In line #8 you are loading data, but you dont specify any files. I dont see were you are creating the actual training data and testing data. All I see is at the end , you creating data to actually use the model. where is the training data?
Hi. Can someone help me to find my mistake. Where i can save the folder of image so that my programs will read directly to that folder. bcoz, it does not read the image number when i run the programs. really appreciate to someone help and enlighten me. tnx.
It is really helpful and all. Thank you. For me, there could be more illustration of what happens to our data after what command line. Often you just guess it, but you can not be sure, especially when you are not using standard python methods, as you just see the output. Like with neural networks itself. :)
I'm at 14:04 and I'm getting the following error after loading the saved model 'logits and labels must have the same first dimension, got logits shape [32,10] and labels shape [25088]'. Is anyone getting the same error, I've researched it and it apparently has something to do with the loss function being sparse_categorical_crossentropy or categorical_crossentropy?

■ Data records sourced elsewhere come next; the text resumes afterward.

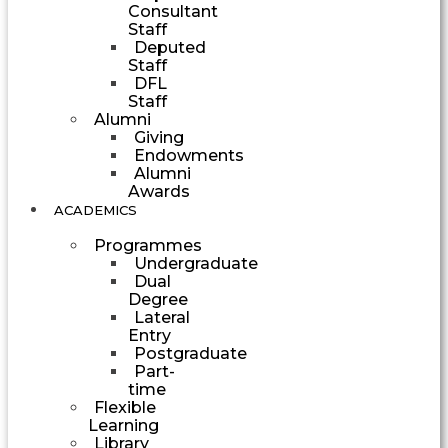
Consultant
Staff
Deputed
Staff
DFL
Staff
Alumni
Giving
Endowments
Alumni
Awards
ACADEMICS
Programmes
Undergraduate
Dual
Degree
Lateral
Entry
Postgraduate
Part-
time
Flexible
Learning
Library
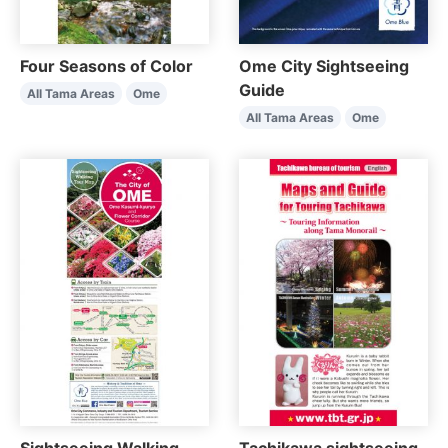
Four Seasons of Color
Ome City Sightseeing
Guide
All Tama Areas
Ome
All Tama Areas
Ome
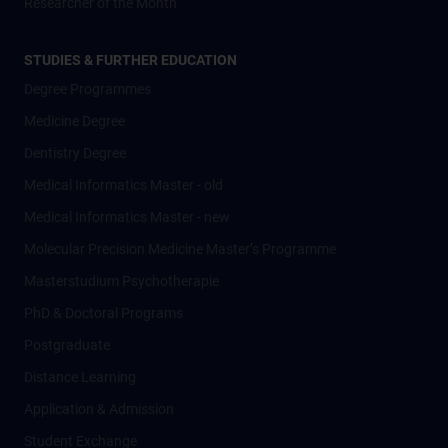
Researcher of the Month
STUDIES & FURTHER EDUCATION
Degree Programmes
Medicine Degree
Dentistry Degree
Medical Informatics Master - old
Medical Informatics Master - new
Molecular Precision Medicine Master’s Programme
Masterstudium Psychotherapie
PhD & Doctoral Programs
Postgraduate
Distance Learning
Application & Admission
Student Exchange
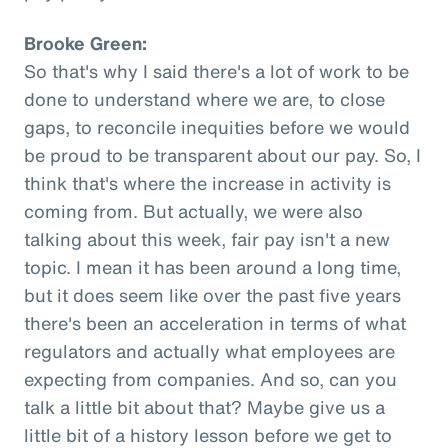
Brooke Green:
So that's why I said there's a lot of work to be
done to understand where we are, to close
gaps, to reconcile inequities before we would
be proud to be transparent about our pay. So, I
think that's where the increase in activity is
coming from. But actually, we were also
talking about this week, fair pay isn't a new
topic. I mean it has been around a long time,
but it does seem like over the past five years
there's been an acceleration in terms of what
regulators and actually what employees are
expecting from companies. And so, can you
talk a little bit about that? Maybe give us a
little bit of a history lesson before we get to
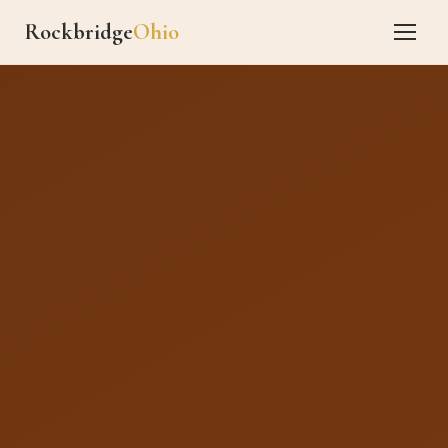
Rockbridge
Ohio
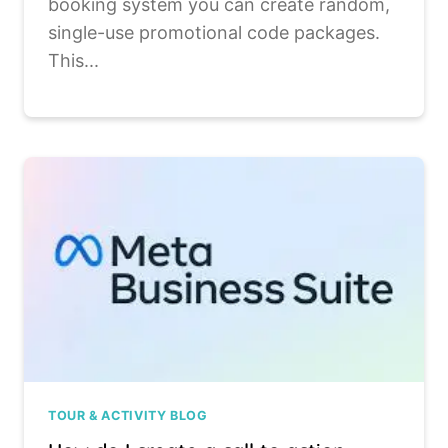
booking system you can create random,
single-use promotional code packages.
This...
TOUR & ACTIVITY BLOG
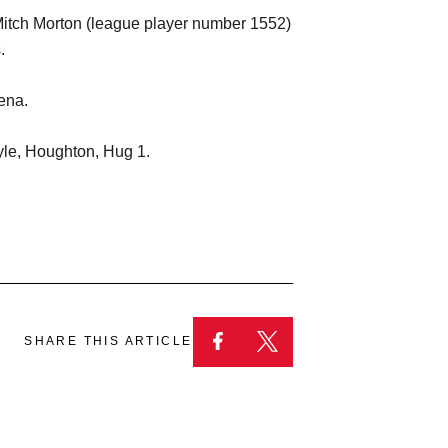
Mitch Morton (league player number 1552)
.
ena.
yle, Houghton, Hug 1.
SHARE THIS ARTICLE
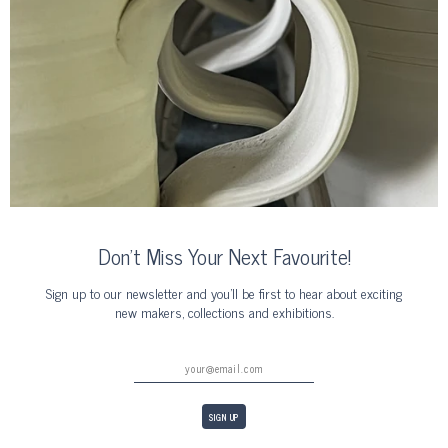
Don’t Miss Your Next Favourite!
Sign up to our newsletter and you’ll be first to hear about exciting
new makers, collections and exhibitions.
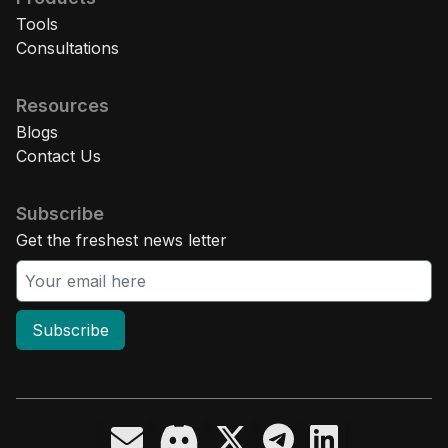
Tools
Consultations
Resources
Blogs
Contact Us
Subscribe
Get the freshest news letter
Subscribe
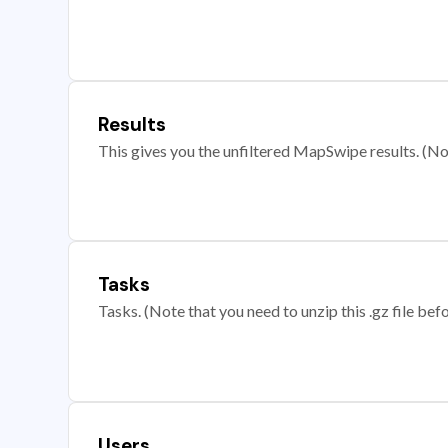
Results
This gives you the unfiltered MapSwipe results. (Note
Tasks
Tasks. (Note that you need to unzip this .gz file befo
Users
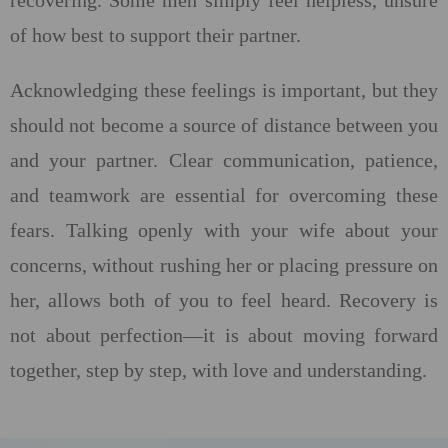
recovering. Some men simply feel helpless, unsure
of how best to support their partner.
Acknowledging these feelings is important, but they
should not become a source of distance between you
and your partner. Clear communication, patience,
and teamwork are essential for overcoming these
fears. Talking openly with your wife about your
concerns, without rushing her or placing pressure on
her, allows both of you to feel heard. Recovery is
not about perfection—it is about moving forward
together, step by step, with love and understanding.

I found the problem and fixed it. I wrote 'test_y = tf.keras.utils.normalize(test_X, axis=1) ' instead of 'test_X = tf.keras.utils.normalize(test_X, axis=1) '
unbeliavable, no one before me not comment is this only works for 28,28. really unbeliavable. do you really understand what he mentioned ? I think you do not.

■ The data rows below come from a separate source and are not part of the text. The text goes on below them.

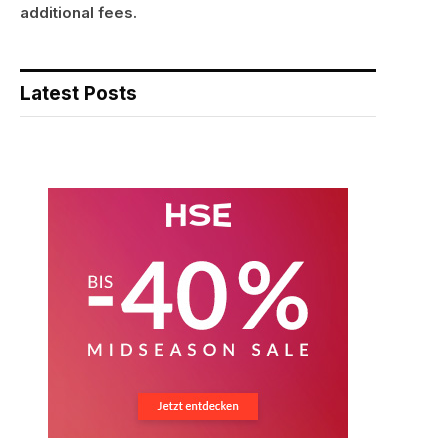
additional fees.
Latest Posts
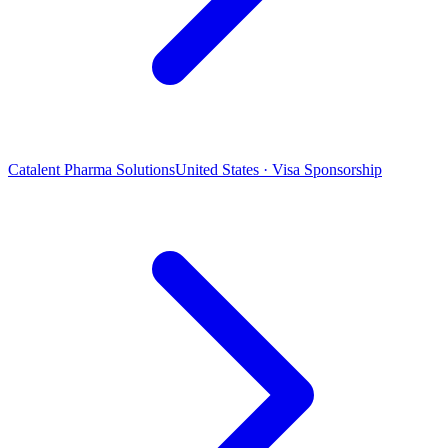
Catalent Pharma Solutions
United States · Visa Sponsorship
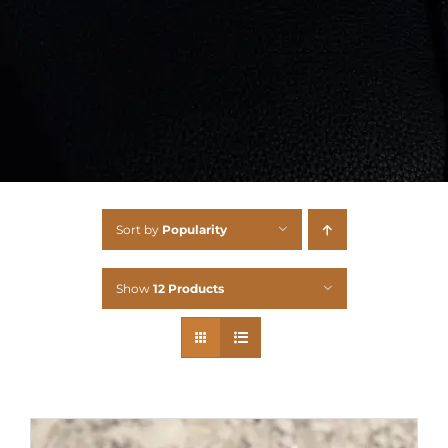
Sort by
Popularity
Show
12 Products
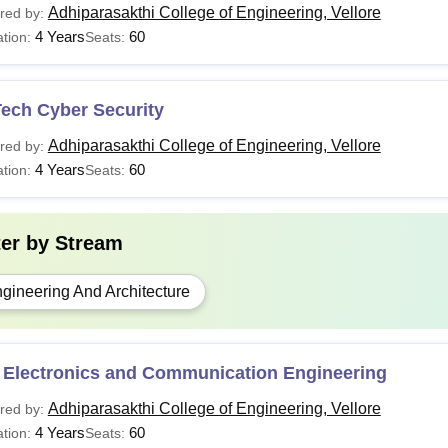
Adhiparasakthi College of Engineering, Vellore
red by:
4 Years
60
tion:
Seats:
Tech Cyber Security
Adhiparasakthi College of Engineering, Vellore
red by:
4 Years
60
tion:
Seats:
ter by
Stream
gineering And Architecture
 Electronics and Communication Engineering
Adhiparasakthi College of Engineering, Vellore
red by:
4 Years
60
tion:
Seats:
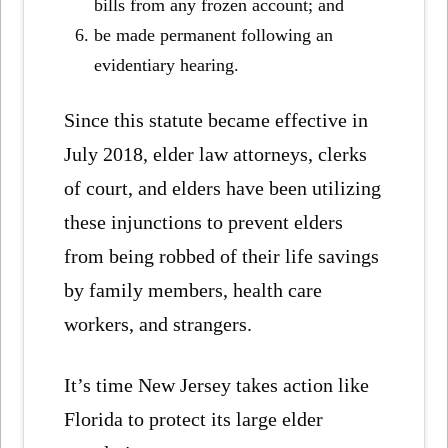
bills from any frozen account; and
be made permanent following an
evidentiary hearing.
Since this statute became effective in
July 2018, elder law attorneys, clerks
of court, and elders have been utilizing
these injunctions to prevent elders
from being robbed of their life savings
by family members, health care
workers, and strangers.
It’s time New Jersey takes action like
Florida to protect its large elder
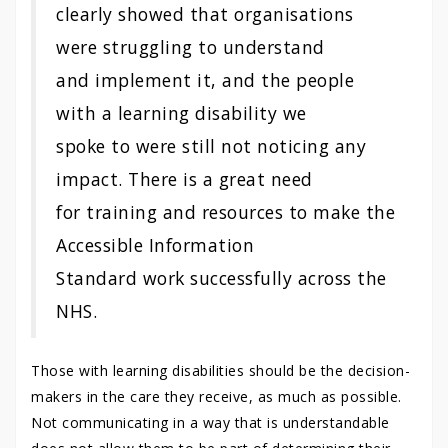
clearly showed that organisations
were struggling to understand
and implement it, and the people
with a learning disability we
spoke to were still not noticing any
impact. There is a great need
for training and resources to make the
Accessible Information
Standard work successfully across the
NHS.
Those with learning disabilities should be the decision-
makers in the care they receive, as much as possible.
Not communicating in a way that is understandable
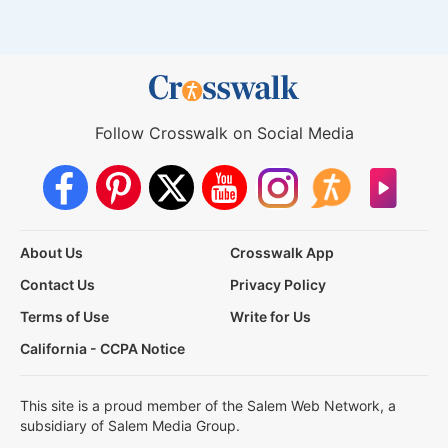
Follow Crosswalk on Social Media
About Us
Crosswalk App
Contact Us
Privacy Policy
Terms of Use
Write for Us
California - CCPA Notice
This site is a proud member of the Salem Web Network, a
subsidiary of Salem Media Group.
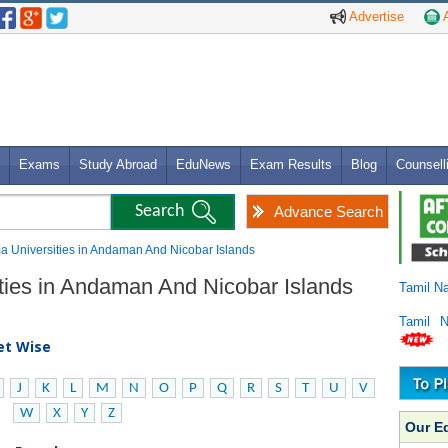
Advertise
A
Exams
Study Abroad
EduNews
Exam Results
Blog
Counsell
Advance Search
ma Universities in Andaman And Nicobar Islands
ities in Andaman And Nicobar Islands
Tamil N
Tamil 
bet Wise
J
K
L
M
N
O
P
Q
R
S
T
U
V
W
X
Y
Z
Our E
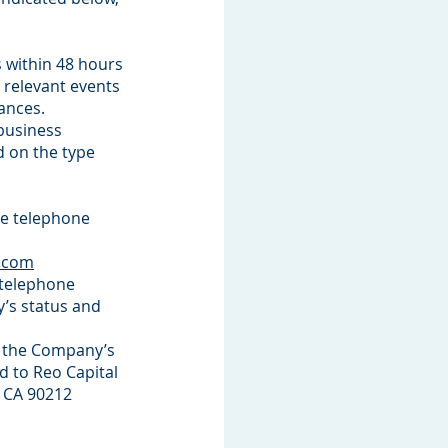
 within 48 hours
 relevant events
tances.
 business
d on the type
te telephone
c.com
g telephone
’s status and
g the Company’s
d to Reo Capital
, CA 90212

errors come up for every piece of code you write. I am unsure what wizardry you're doing to get it to work on your end. it always fails on mine and it pisses me off.
he doesnt really understand neural networks too, just using tensorflow, there are far better videos on the subject, just look around , these "programmer" youtubers really are the bad side of the platform, they gain massive viewers and they are junior at best.